Main Outcomes and Measures  Primary outcome measures specified a priori were lesion response, cosmetic results, and patient satisfaction after the intervention.

Results  Our search identified 875 journal articles and meeting abstracts. We excluded 862 owing to lack of adherence to our inclusion criteria or lack of author response to our queries for further information. We assessed 13 studies for inclusion in our final synthesis, of which 4 were eligible for final meta-analysis. The only comparator for which meta-analysis was performed was cryotherapy. The meta-analysis consisted of 641 participants, with a total of 2174 AKs treated with cryotherapy and 2170 AKs treated with PDT. Compared with cryotherapy, the pooled relative risk for the meta-analysis for complete response (lesion clearance) was 1.14 (95% CI, 1.11-1.18) at 3 months after treatment. Visual inspection of a funnel plot revealed no publication bias, which was confirmed by the Begg test (P = .80).

Conclusions and Relevance  Photodynamic therapy has a 14% better chance of complete lesion clearance at 3 months after treatment than cryotherapy for thin AKs on the face and scalp.

Introduction

Actinic keratoses (AKs) are rough, scaly cutaneous lesions typically found on the skin of fairly complected older individuals with heavy sun exposure.13 Actinic keratoses are widely recognized as lesions that have the potential for full transformation to cutaneous squamous cell carcinomas.4 Prevalence of these lesions in patients with lighter skin types is extremely high, with some studies finding more than 80% of some cohorts affected.5 Estimated transformation rates for AKs vary from 0.075% to 0.096%6 per lesion per year, yielding 10-year neoplastic transformation rates estimated at 10.2% to 20.0% for the average affected patient with 7.7 AKs.4

Evidence that treatment of these lesions reduces incidence of cutaneous neoplasms is largely low level in nature,711 but treatment makes intuitive sense for most physicians. Many treatments exist for this purpose, including cryotherapy, topical chemotherapy and immunomodulators, laser ablation, and photodynamic therapy (PDT). Photodynamic therapy is an increasingly popular treatment with reported high rates of efficacy and claims of improved cosmetic outcomes. Results of multiple randomized clinical trials (RCTs)2,1240 have now been published concerning PDT and other treatments, with varying outcomes. Thus, many clinicians are still uncertain which method is best for their patients.

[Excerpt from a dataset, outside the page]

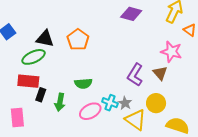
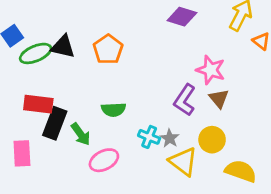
pink star: (171, 52) -> (211, 70), moved
green ellipse: (34, 57) -> (36, 53), moved
black rectangle: (41, 95) -> (55, 123), size x1.6
green arrow: (60, 102) -> (81, 134), turned -48
pink ellipse: (90, 111) -> (104, 160), moved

We were interested in how treatment with PDT compares with traditional/alternative therapy for the outcome of lesion resolution, cosmetic satisfaction, and adverse events. We focused exclusively on the results of RCTs to reduce the chances of bias. Results of our analysis should help practicing clinicians choose treatments based on the best available evidence.

Methods
Registration, Databases, and Search Strategy

This review was registered with the University of York Centre for Reviews and Dissemination before completion (registration No. CRD42013004743; http://www.crd.york.ac.uk/PROSPERO/display_record.asp?ID=CRD42013004743#.U4ioIhawBkI). We systematically searched the MEDLINE, EMBASE, Web of Knowledge, and Cochrane Central Register databases. Search terms included solar keratosis, actinic keratosis (MeSH), photodynamic therapy, and photochemotherapy (MeSH). No restrictions were used for the search string. We performed our initial enquiry on March 20, 2013. The search was conducted by the University of California Davis Medical Center librarian, who uploaded the results into a citation database program for review (EndNote; http://endnote.com/).

Eligibility Criteria

Eligibility was restricted to studies with human participants only, a randomized study design, and at least 10 patients. Studies had to concern the efficacy of topical PDT compared with an alternative, non-PDT treatment. Any population, age, body location, or comparative treatment was allowed. All languages and abstract publications from scientific meetings were included to reduce the chances of publication bias. We examined titles and abstracts for relevant studies. To be included in the analysis, studies had to report lesion resolution as part of their outcome measures and/or cosmetic outcomes after PDT relative to an alternative treatment. The study population included any patient with a clinical and/or a histologic diagnosis of AK. Duration of follow-up was not a criterion. Restrictions were not placed on the type of PDT protocol used if the photosensitizer was topical aminolevulinic acid hydrochloride or methyl aminolevulinate hydrochloride, because these have been the mostly widely available in North America and Europe and thus most likely to be relevant to current physician practice.

Selection Process

Selection criteria were prespecified. Two of us (D.B.E. and G.P.) selected studies independently. Disparities in selection were resolved by discussion with the prior agreement that any unresolved conflict would be resolved by a third party (A.W.A.). We extracted and summarized the details of eligible trials on data collection forms and worked in concert to double check entered data. Effort was made to exclude duplicated data by comparing author lists, interventions, and cohort numbers. Authors were not blinded to the names of the trial authors, journals, or institutions. In situations where needed data were not reported, the investigators made attempts to correspond with study or abstract authors via e-mail.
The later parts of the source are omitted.